# thiran

Generate fractional delay filter based on Thiran approximation

## Syntax

```sys = thiran(tau, Ts) ```

## Description

`sys = thiran(tau, Ts)` discretizes the continuous-time delay `tau` using a Thiran filter to approximate the fractional part of the delay. `Ts` specifies the sample time.

## Input Arguments

 `tau` Time delay to discretize. `Ts` Sample time.

## Output Arguments

 `sys` Discrete-time `tf` object.

## Examples

Approximate and discretize a time delay that is a noninteger multiple of the target sample time.

```sys1 = thiran(2.4, 1) Transfer function: 0.004159 z^3 - 0.04813 z^2 + 0.5294 z + 1 ----------------------------------------- z^3 + 0.5294 z^2 - 0.04813 z + 0.004159 Sample time: 1```

The time delay is 2.4 s, and the sample time is 1 s. Therefore, `sys1` is a discrete-time transfer function of order 3.

Discretize a time delay that is an integer multiple of the target sample time.

```sys2 = thiran(10, 1) Transfer function: 1 ---- z^10 Sample time: 1```

## Tips

• If `tau` is an integer multiple of `Ts`, then `sys` represents the pure discrete delay zN, with N = `tau/Ts`. Otherwise, `sys` is a discrete-time, all-pass, infinite impulse response (IIR) filter of order `ceil(tau/Ts)`.

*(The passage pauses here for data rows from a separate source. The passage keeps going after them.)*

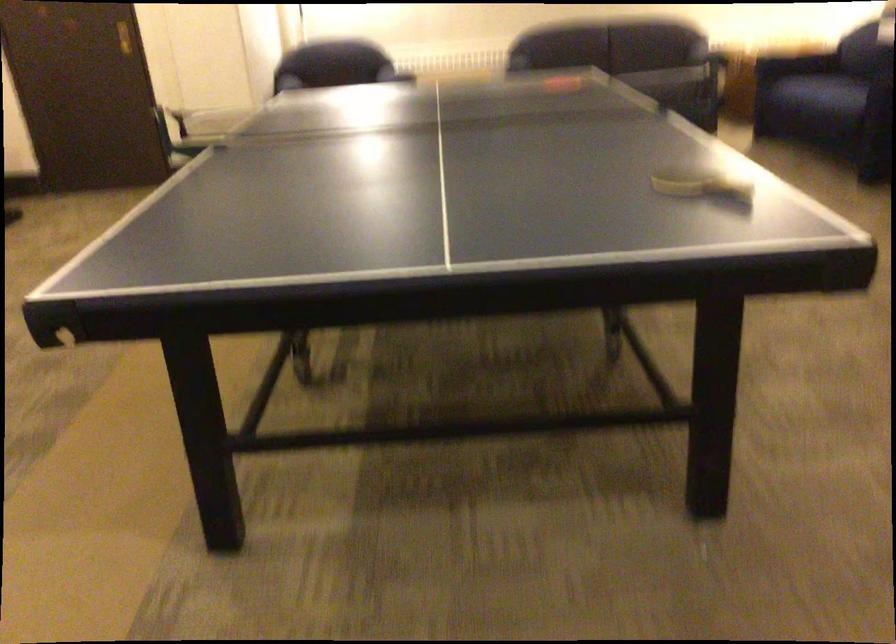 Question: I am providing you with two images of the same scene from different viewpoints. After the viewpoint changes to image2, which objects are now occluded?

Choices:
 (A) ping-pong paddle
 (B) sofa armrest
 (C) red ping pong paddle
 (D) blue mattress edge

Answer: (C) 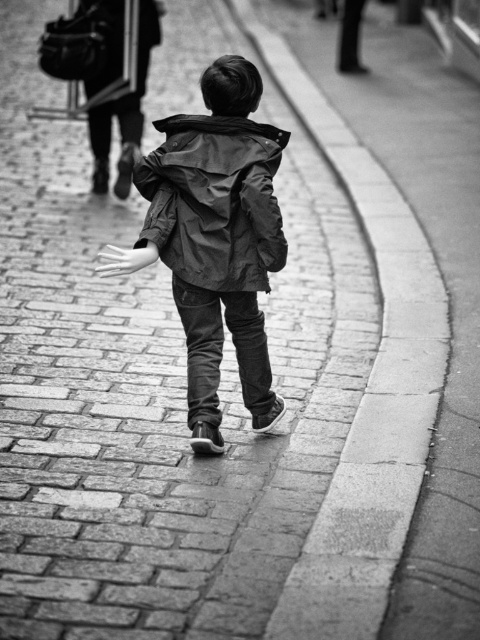 Question: Is smooth concrete curb at center thinner than dark green fabric jacket at center?

Choices:
 (A) yes
 (B) no

Answer: (B)

Question: Considering the relative positions of dark green fabric jacket at center and matte black trench coat at upper center in the image provided, where is dark green fabric jacket at center located with respect to matte black trench coat at upper center?

Choices:
 (A) right
 (B) left

Answer: (A)

Question: Is smooth concrete curb at center further to the viewer compared to matte black trench coat at upper center?

Choices:
 (A) no
 (B) yes

Answer: (A)

Question: Among these objects, which one is nearest to the camera?

Choices:
 (A) dark green fabric jacket at center
 (B) matte black trench coat at upper center

Answer: (A)

Question: Which object appears closest to the camera in this image?

Choices:
 (A) smooth concrete curb at center
 (B) matte black trench coat at upper center
 (C) dark green fabric jacket at center
 (D) matte black jacket at center

Answer: (A)

Question: Which point appears farthest from the camera in this image?

Choices:
 (A) (301, 582)
 (B) (131, 100)
 (C) (224, 154)
 (D) (224, 252)

Answer: (B) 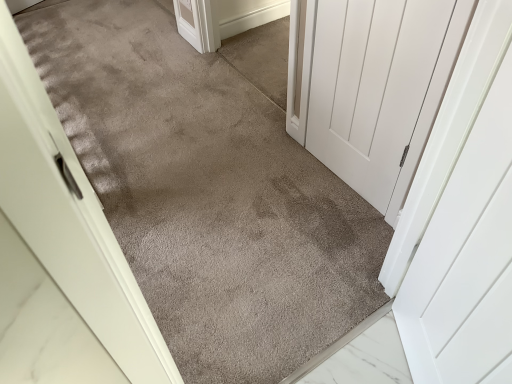 You are a GUI agent. You are given a task and a screenshot of the screen. Output one action in this format:
    pyautogui.click(x=<x>, y=<y>)
    Task: Click on the unoccupied area in front of white matte door at center
    This screenshot has width=512, height=384.
    Given the screenshot: What is the action you would take?
    pyautogui.click(x=337, y=228) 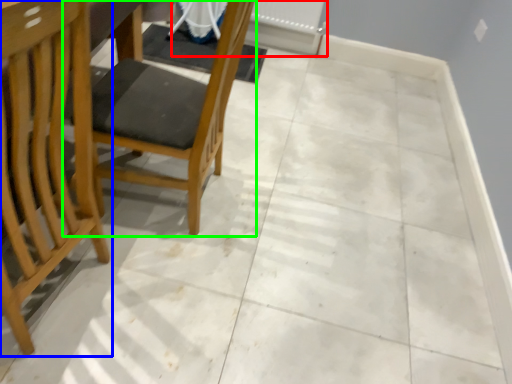 Question: Which object is the farthest from radiator (highlighted by a red box)? Choose among these: chair (highlighted by a blue box) or chair (highlighted by a green box).

Choices:
 (A) chair
 (B) chair

Answer: (A) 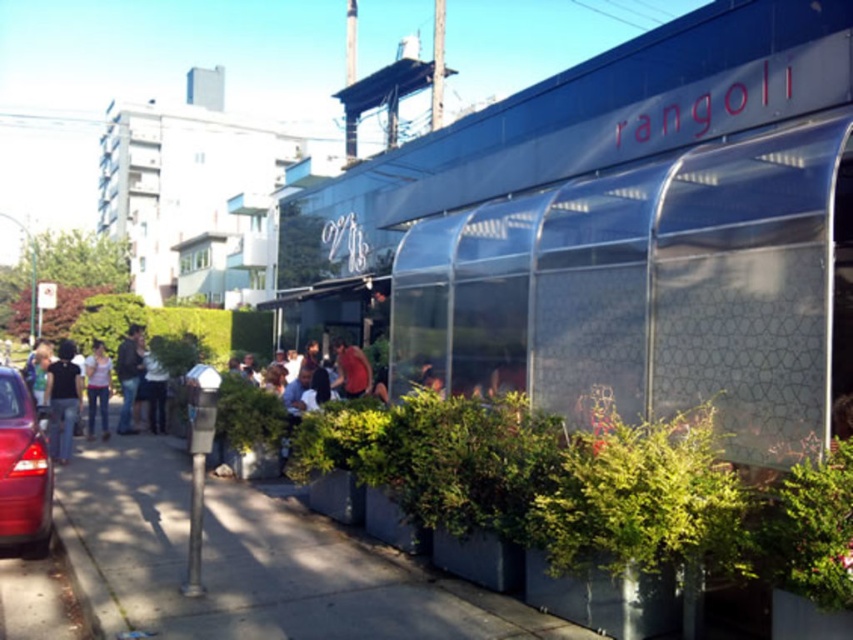 Measure the distance between point (53, 372) and camera.

Point (53, 372) is 39.08 feet away from camera.

Which is below, matte black shirt at left or denim jeans at left?

denim jeans at left is below.

Locate an element on the screen. The image size is (853, 640). matte black shirt at left is located at coordinates (62, 401).

Locate an element on the screen. matte black shirt at left is located at coordinates (62, 401).

Locate an element on the screen. This screenshot has width=853, height=640. denim jacket at left is located at coordinates (128, 374).

Is point (132, 429) farther from viewer compared to point (368, 385)?

Yes, point (132, 429) is behind point (368, 385).

Identify the location of denim jacket at left. Image resolution: width=853 pixels, height=640 pixels. (128, 374).

Which is above, denim jacket at left or denim jeans at left?

denim jeans at left is above.

Can you confirm if denim jacket at left is wider than denim jeans at left?

No.

Image resolution: width=853 pixels, height=640 pixels. What do you see at coordinates (128, 374) in the screenshot?
I see `denim jacket at left` at bounding box center [128, 374].

This screenshot has width=853, height=640. In order to click on denim jacket at left in this screenshot , I will do `click(128, 374)`. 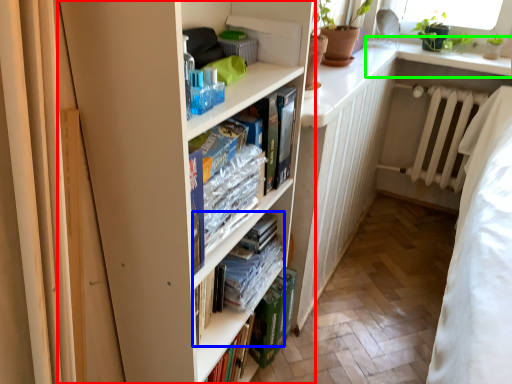 Question: Based on their relative distances, which object is nearer to bookcase (highlighted by a red box)? Choose from book (highlighted by a blue box) and window sill (highlighted by a green box).

Choices:
 (A) book
 (B) window sill

Answer: (A) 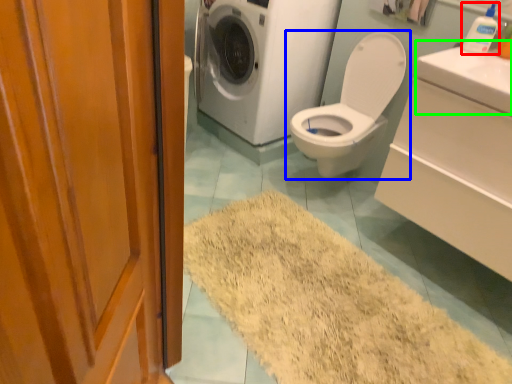 Question: Based on their relative distances, which object is nearer to toiletry (highlighted by a red box)? Choose from toilet (highlighted by a blue box) and counter top (highlighted by a green box).

Choices:
 (A) toilet
 (B) counter top

Answer: (B) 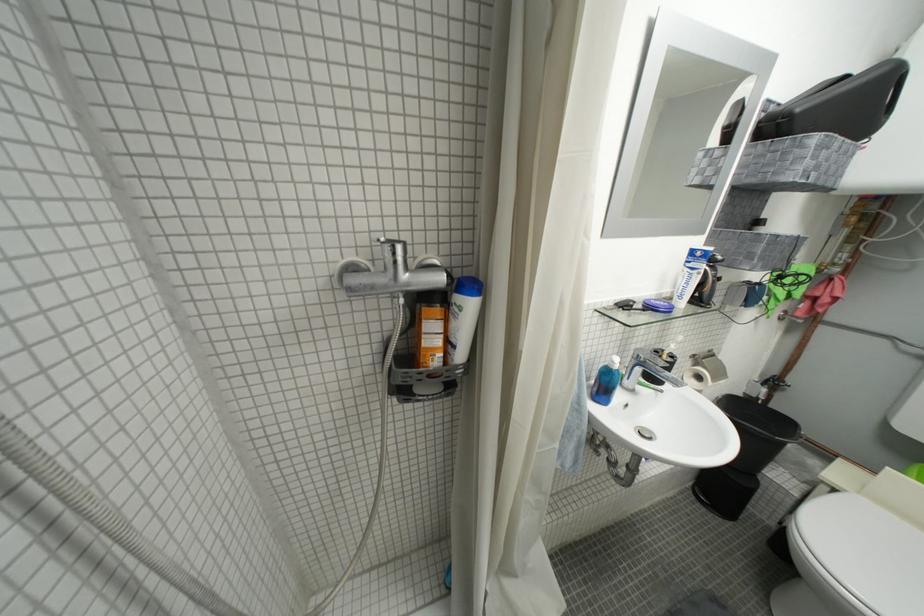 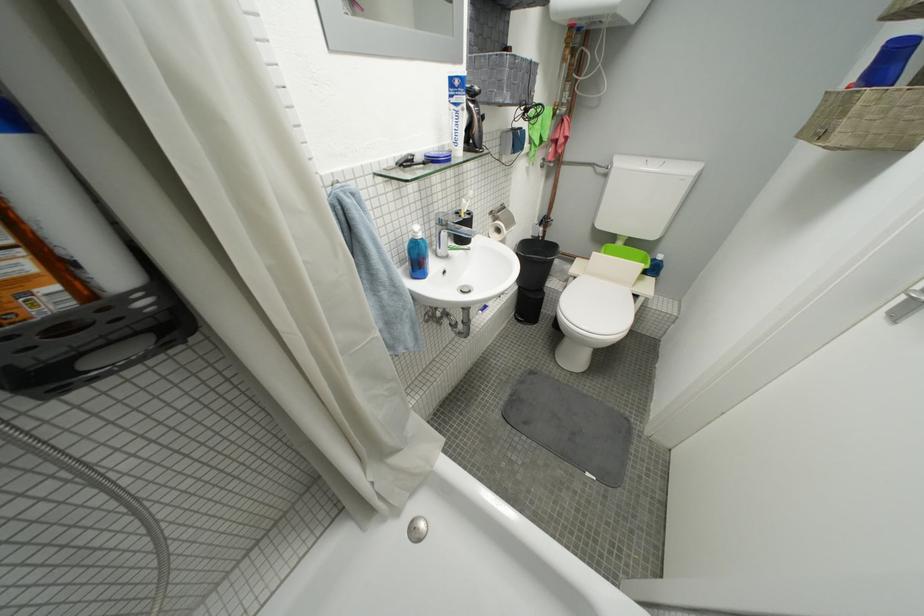 Locate, in the second image, the point that corresponds to [618,385] in the first image.

(428, 257) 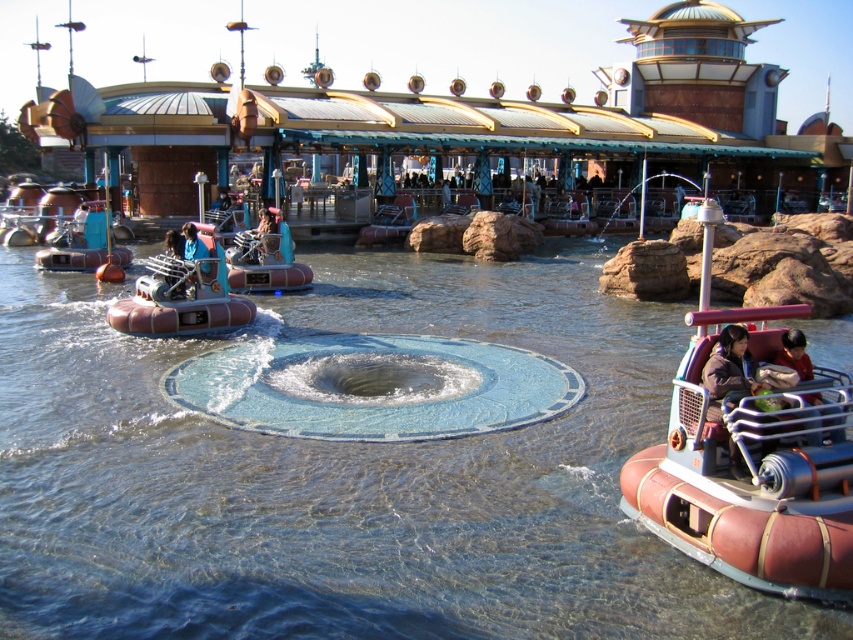 Which is above, brown rubber boat at center or blue fabric person at center?

blue fabric person at center is higher up.

I want to click on brown rubber boat at center, so click(753, 481).

Which is in front, point (227, 312) or point (186, 243)?

Point (227, 312) is more forward.

Is rustic brown hovercraft at center below blue fabric person at center?

Yes, rustic brown hovercraft at center is below blue fabric person at center.

Is point (173, 284) behind point (195, 257)?

No, (173, 284) is in front of (195, 257).

This screenshot has width=853, height=640. I want to click on rustic brown hovercraft at center, so click(x=181, y=298).

Between rustic brown hovercraft at center and matte brown hovercraft at left, which one has more height?

With more height is rustic brown hovercraft at center.

Does point (172, 324) come farther from viewer compared to point (83, 250)?

No, it is not.

Where is `rustic brown hovercraft at center`? The height and width of the screenshot is (640, 853). rustic brown hovercraft at center is located at coordinates (181, 298). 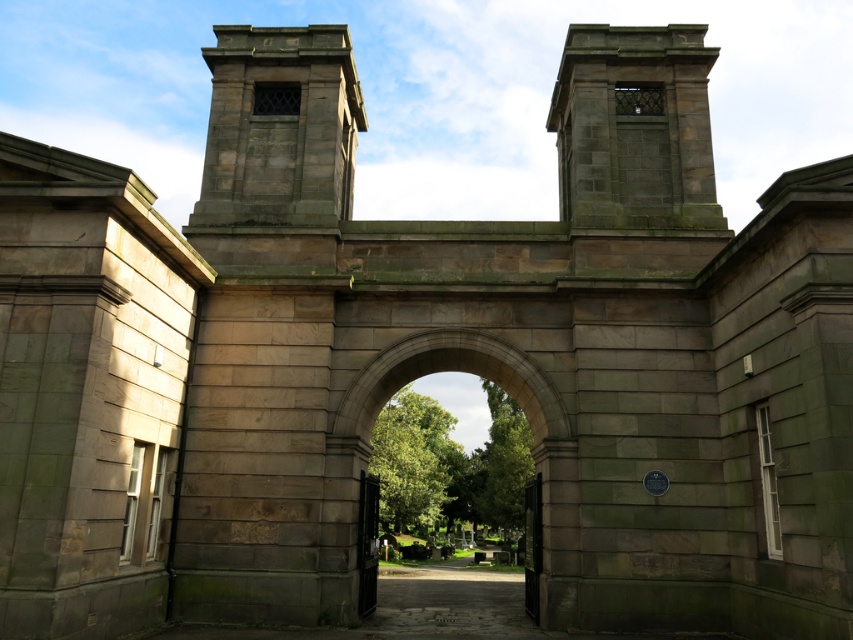 Can you confirm if stone archway at center is positioned to the right of polished dark green gate at center?

No, stone archway at center is not to the right of polished dark green gate at center.

Which is more to the right, stone archway at center or polished dark green gate at center?

polished dark green gate at center

This screenshot has height=640, width=853. What are the coordinates of `stone archway at center` in the screenshot? It's located at (462, 371).

Between stone archway at center and polished dark wood gate at center, which one is positioned higher?

stone archway at center is above.

Is stone archway at center behind polished dark wood gate at center?

No, stone archway at center is closer to the viewer.

Which is in front, point (358, 413) or point (363, 529)?

Point (358, 413) is more forward.

The width and height of the screenshot is (853, 640). I want to click on stone archway at center, so click(462, 371).

Who is positioned more to the right, polished dark wood gate at center or polished dark green gate at center?

From the viewer's perspective, polished dark green gate at center appears more on the right side.

Between polished dark wood gate at center and polished dark green gate at center, which one appears on the left side from the viewer's perspective?

polished dark wood gate at center is more to the left.

The image size is (853, 640). Find the location of `polished dark wood gate at center`. polished dark wood gate at center is located at coordinates pos(367,541).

• `thiran` approximates and discretizes a pure time delay. To approximate a pure continuous-time time delay without discretizing, use `pade`. To discretize continuous-time models having time delays, use `c2d`.

## Algorithms

The Thiran fractional delay filter has the following form:

`$H\left(z\right)=\frac{{a}_{N}{z}^{N}+{a}_{N-1}{z}^{N-1}+\cdots +{a}_{1}}{{a}_{0}{z}^{N}+{a}_{1}{z}^{N-1}+\cdots +{a}_{N}}.$`

The coefficients a0, ..., aN are given by:

`$\begin{array}{l}{a}_{k}={\left(-1\right)}^{k}\left(\begin{array}{c}N\\ k\end{array}\right)\prod _{i=0}^{N}\frac{D-N+i}{D-N+k+i},\text{ }\forall k:1,2,\dots ,N\\ {a}_{0}=1\end{array}$`

where D = τ/Ts and N = ceil(D) is the filter order. See [1].

## References

[1] T. Laakso, V. Valimaki, “Splitting the Unit Delay”, IEEE Signal Processing Magazine, Vol. 13, No. 1, p.30-60, 1996.